### Task to carry out
Output each record below exactly, leaving any picture out of the copy.

### Data to examine
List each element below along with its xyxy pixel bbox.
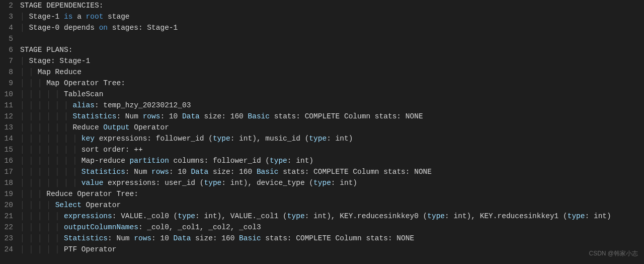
indent-guide: │ │ │: [20, 190, 46, 198]
indent-guide: │ │ │ │ │ │: [20, 123, 72, 131]
line-number: 22: [0, 222, 20, 233]
line-number: 17: [0, 166, 20, 177]
line-number: 20: [0, 200, 20, 211]
line-number: 21: [0, 211, 20, 222]
token: expressions: user_id (: [103, 179, 204, 187]
indent-guide: │: [20, 24, 29, 32]
line-number: 3: [0, 11, 20, 22]
token: : int): [287, 157, 313, 165]
token: stats: COMPLETE Column stats: NONE: [270, 112, 423, 120]
token: stage: [103, 13, 129, 21]
line-number: 10: [0, 89, 20, 100]
code-line[interactable]: │ │ │ │ │ TableScan: [20, 89, 644, 100]
token: expressions: [64, 212, 112, 220]
token: size: 160: [208, 168, 257, 176]
token: Output: [103, 123, 129, 131]
code-line[interactable]: STAGE DEPENDENCIES:: [20, 0, 644, 11]
code-line[interactable]: │ │ │ │ │ │ │ value expressions: user_id…: [20, 177, 644, 188]
token: : 10: [151, 234, 174, 242]
token: Data: [191, 168, 208, 176]
token: columns: follower_id (: [169, 157, 270, 165]
token: Statistics: [64, 234, 108, 242]
indent-guide: │ │ │: [20, 79, 46, 87]
code-line[interactable]: │ │ │ │ │ │ Statistics: Num rows: 10 Dat…: [20, 111, 644, 122]
indent-guide: │ │: [20, 68, 38, 76]
code-line[interactable]: │ │ │ │ │ │ │ Statistics: Num rows: 10 D…: [20, 166, 644, 177]
token: TableScan: [64, 90, 103, 98]
code-line[interactable]: │ │ │ │ │ outputColumnNames: _col0, _col…: [20, 222, 644, 233]
token: Data: [174, 234, 191, 242]
token: Map-reduce: [82, 157, 130, 165]
code-line[interactable]: │ │ │ │ │ expressions: VALUE._col0 (type…: [20, 211, 644, 222]
token: : temp_hzy_20230212_03: [95, 101, 191, 109]
token: rows: [143, 112, 160, 120]
line-number: 9: [0, 78, 20, 89]
code-line[interactable]: │ │ Map Reduce: [20, 67, 644, 78]
token: Map Operator Tree:: [46, 79, 125, 87]
code-line[interactable]: │ │ │ │ │ │ Reduce Output Operator: [20, 122, 644, 133]
indent-guide: │ │ │ │ │: [20, 90, 64, 98]
indent-guide: │ │ │ │ │: [20, 245, 64, 253]
token: rows: [134, 234, 151, 242]
token: : int), KEY.reducesinkkey0 (: [305, 212, 428, 220]
line-number: 19: [0, 188, 20, 200]
code-area[interactable]: STAGE DEPENDENCIES:│ Stage-1 is a root s…: [20, 0, 644, 264]
token: on: [99, 24, 108, 32]
token: : 10: [169, 168, 191, 176]
token: : int), music_id (: [230, 135, 309, 143]
line-number: 16: [0, 155, 20, 166]
code-line[interactable]: │ │ │ Map Operator Tree:: [20, 78, 644, 89]
line-number: 11: [0, 100, 20, 111]
indent-guide: │: [20, 13, 29, 21]
line-number: 4: [0, 22, 20, 33]
code-editor[interactable]: 23456789101112131415161718192021222324 S…: [0, 0, 644, 264]
token: : int): [331, 179, 357, 187]
code-line[interactable]: │ │ │ │ │ │ │ sort order: ++: [20, 144, 644, 155]
code-line[interactable]: │ │ │ │ │ Statistics: Num rows: 10 Data …: [20, 233, 644, 244]
code-line[interactable]: STAGE PLANS:: [20, 44, 644, 55]
token: partition: [130, 157, 169, 165]
token: stages: Stage-1: [108, 24, 178, 32]
code-line[interactable]: │ │ │ │ Select Operator: [20, 200, 644, 211]
token: STAGE DEPENDENCIES:: [20, 2, 103, 10]
token: size: 160: [200, 112, 248, 120]
token: Basic: [248, 112, 270, 120]
code-line[interactable]: │ │ │ │ │ PTF Operator: [20, 244, 644, 255]
token: Select: [55, 201, 82, 209]
line-number: 15: [0, 144, 20, 155]
token: root: [86, 13, 104, 21]
code-line[interactable]: │ │ │ │ │ │ alias: temp_hzy_20230212_03: [20, 100, 644, 111]
token: : int): [585, 212, 611, 220]
token: Stage: Stage-1: [29, 57, 90, 65]
indent-guide: │ │ │ │ │ │: [20, 101, 72, 109]
indent-guide: │ │ │ │ │ │ │: [20, 146, 82, 154]
token: : int), KEY.reducesinkkey1 (: [445, 212, 568, 220]
token: Map Reduce: [38, 68, 82, 76]
code-line[interactable]: │ │ │ │ │ │ │ key expressions: follower_…: [20, 133, 644, 144]
indent-guide: │ │ │ │ │: [20, 212, 64, 220]
code-line[interactable]: │ Stage: Stage-1: [20, 55, 644, 67]
token: type: [313, 179, 331, 187]
token: stats: COMPLETE Column stats: NONE: [278, 168, 432, 176]
line-number: 12: [0, 111, 20, 122]
token: type: [204, 179, 221, 187]
token: Basic: [257, 168, 279, 176]
token: : int): [327, 135, 353, 143]
token: type: [213, 135, 230, 143]
token: Statistics: [72, 112, 116, 120]
token: rows: [151, 168, 169, 176]
token: sort order: ++: [82, 146, 143, 154]
code-line[interactable]: [20, 33, 644, 44]
code-line[interactable]: │ │ │ │ │ │ │ Map-reduce partition colum…: [20, 155, 644, 166]
line-number: 23: [0, 233, 20, 244]
code-line[interactable]: │ Stage-1 is a root stage: [20, 11, 644, 22]
token: outputColumnNames: [64, 223, 138, 231]
code-line[interactable]: │ Stage-0 depends on stages: Stage-1: [20, 22, 644, 33]
token: Data: [182, 112, 200, 120]
indent-guide: │ │ │ │ │ │ │: [20, 179, 82, 187]
line-number-gutter: 23456789101112131415161718192021222324: [0, 0, 20, 264]
code-line[interactable]: │ │ │ Reduce Operator Tree:: [20, 188, 644, 200]
line-number: 18: [0, 177, 20, 188]
line-number: 14: [0, 133, 20, 144]
indent-guide: │ │ │ │ │: [20, 234, 64, 242]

### Finished exercise
List each element below along with its xyxy pixel bbox.
indent-guide: │ │ │: [20, 190, 46, 198]
indent-guide: │ │ │ │ │ │: [20, 123, 72, 131]
line-number: 22: [0, 222, 20, 233]
line-number: 17: [0, 166, 20, 177]
line-number: 20: [0, 200, 20, 211]
line-number: 21: [0, 211, 20, 222]
token: expressions: user_id (: [103, 179, 204, 187]
indent-guide: │: [20, 24, 29, 32]
line-number: 3: [0, 11, 20, 22]
token: : int): [287, 157, 313, 165]
token: stats: COMPLETE Column stats: NONE: [270, 112, 423, 120]
token: stage: [103, 13, 129, 21]
line-number: 10: [0, 89, 20, 100]
code-line[interactable]: │ │ │ │ │ TableScan: [20, 89, 644, 100]
token: expressions: [64, 212, 112, 220]
token: size: 160: [208, 168, 257, 176]
token: Output: [103, 123, 129, 131]
code-line[interactable]: STAGE DEPENDENCIES:: [20, 0, 644, 11]
code-line[interactable]: │ │ │ │ │ │ │ value expressions: user_id…: [20, 177, 644, 188]
token: : 10: [151, 234, 174, 242]
token: Data: [191, 168, 208, 176]
token: columns: follower_id (: [169, 157, 270, 165]
token: Statistics: [64, 234, 108, 242]
indent-guide: │ │ │: [20, 79, 46, 87]
code-line[interactable]: │ │ │ │ │ │ Statistics: Num rows: 10 Dat…: [20, 111, 644, 122]
indent-guide: │ │: [20, 68, 38, 76]
code-line[interactable]: │ │ │ │ │ │ │ Statistics: Num rows: 10 D…: [20, 166, 644, 177]
token: TableScan: [64, 90, 103, 98]
code-line[interactable]: │ │ │ │ │ outputColumnNames: _col0, _col…: [20, 222, 644, 233]
token: Data: [174, 234, 191, 242]
token: Map-reduce: [82, 157, 130, 165]
code-line[interactable]: │ │ │ │ │ expressions: VALUE._col0 (type…: [20, 211, 644, 222]
token: : temp_hzy_20230212_03: [95, 101, 191, 109]
token: rows: [143, 112, 160, 120]
line-number: 9: [0, 78, 20, 89]
code-line[interactable]: │ │ Map Reduce: [20, 67, 644, 78]
token: Map Operator Tree:: [46, 79, 125, 87]
code-line[interactable]: │ │ │ │ │ │ Reduce Output Operator: [20, 122, 644, 133]
indent-guide: │ │ │ │ │: [20, 90, 64, 98]
indent-guide: │ │ │ │ │: [20, 245, 64, 253]
token: rows: [134, 234, 151, 242]
token: : int), KEY.reducesinkkey0 (: [305, 212, 428, 220]
line-number: 19: [0, 188, 20, 200]
code-area[interactable]: STAGE DEPENDENCIES:│ Stage-1 is a root s…: [20, 0, 644, 264]
token: on: [99, 24, 108, 32]
token: : 10: [169, 168, 191, 176]
token: : int), music_id (: [230, 135, 309, 143]
line-number: 16: [0, 155, 20, 166]
code-line[interactable]: │ │ │ Map Operator Tree:: [20, 78, 644, 89]
line-number: 11: [0, 100, 20, 111]
indent-guide: │: [20, 13, 29, 21]
line-number: 4: [0, 22, 20, 33]
code-editor[interactable]: 23456789101112131415161718192021222324 S…: [0, 0, 644, 264]
token: : int): [331, 179, 357, 187]
code-line[interactable]: │ │ │ │ │ │ │ sort order: ++: [20, 144, 644, 155]
code-line[interactable]: │ │ │ │ │ Statistics: Num rows: 10 Data …: [20, 233, 644, 244]
code-line[interactable]: STAGE PLANS:: [20, 44, 644, 55]
token: partition: [130, 157, 169, 165]
token: stages: Stage-1: [108, 24, 178, 32]
code-line[interactable]: │ │ │ │ Select Operator: [20, 200, 644, 211]
token: STAGE DEPENDENCIES:: [20, 2, 103, 10]
token: size: 160: [200, 112, 248, 120]
token: Basic: [248, 112, 270, 120]
code-line[interactable]: │ │ │ │ │ PTF Operator: [20, 244, 644, 255]
token: Select: [55, 201, 82, 209]
line-number: 15: [0, 144, 20, 155]
token: root: [86, 13, 104, 21]
code-line[interactable]: │ │ │ │ │ │ alias: temp_hzy_20230212_03: [20, 100, 644, 111]
token: : int): [585, 212, 611, 220]
token: Stage: Stage-1: [29, 57, 90, 65]
indent-guide: │ │ │ │ │ │: [20, 101, 72, 109]
indent-guide: │ │ │ │ │ │ │: [20, 146, 82, 154]
token: : int), KEY.reducesinkkey1 (: [445, 212, 568, 220]
token: Map Reduce: [38, 68, 82, 76]
code-line[interactable]: │ │ │ │ │ │ │ key expressions: follower_…: [20, 133, 644, 144]
indent-guide: │ │ │ │ │: [20, 212, 64, 220]
code-line[interactable]: │ Stage: Stage-1: [20, 55, 644, 67]
token: type: [313, 179, 331, 187]
token: stats: COMPLETE Column stats: NONE: [278, 168, 432, 176]
line-number: 12: [0, 111, 20, 122]
token: type: [204, 179, 221, 187]
token: Basic: [257, 168, 279, 176]
token: : int): [327, 135, 353, 143]
token: type: [213, 135, 230, 143]
token: Statistics: [72, 112, 116, 120]
token: rows: [151, 168, 169, 176]
token: sort order: ++: [82, 146, 143, 154]
code-line[interactable]: [20, 33, 644, 44]
code-line[interactable]: │ │ │ │ │ │ │ Map-reduce partition colum…: [20, 155, 644, 166]
line-number: 23: [0, 233, 20, 244]
code-line[interactable]: │ Stage-1 is a root stage: [20, 11, 644, 22]
token: outputColumnNames: [64, 223, 138, 231]
code-line[interactable]: │ Stage-0 depends on stages: Stage-1: [20, 22, 644, 33]
token: Data: [182, 112, 200, 120]
indent-guide: │ │ │ │ │ │ │: [20, 179, 82, 187]
line-number-gutter: 23456789101112131415161718192021222324: [0, 0, 20, 264]
code-line[interactable]: │ │ │ Reduce Operator Tree:: [20, 188, 644, 200]
line-number: 18: [0, 177, 20, 188]
line-number: 14: [0, 133, 20, 144]
indent-guide: │ │ │ │ │: [20, 234, 64, 242]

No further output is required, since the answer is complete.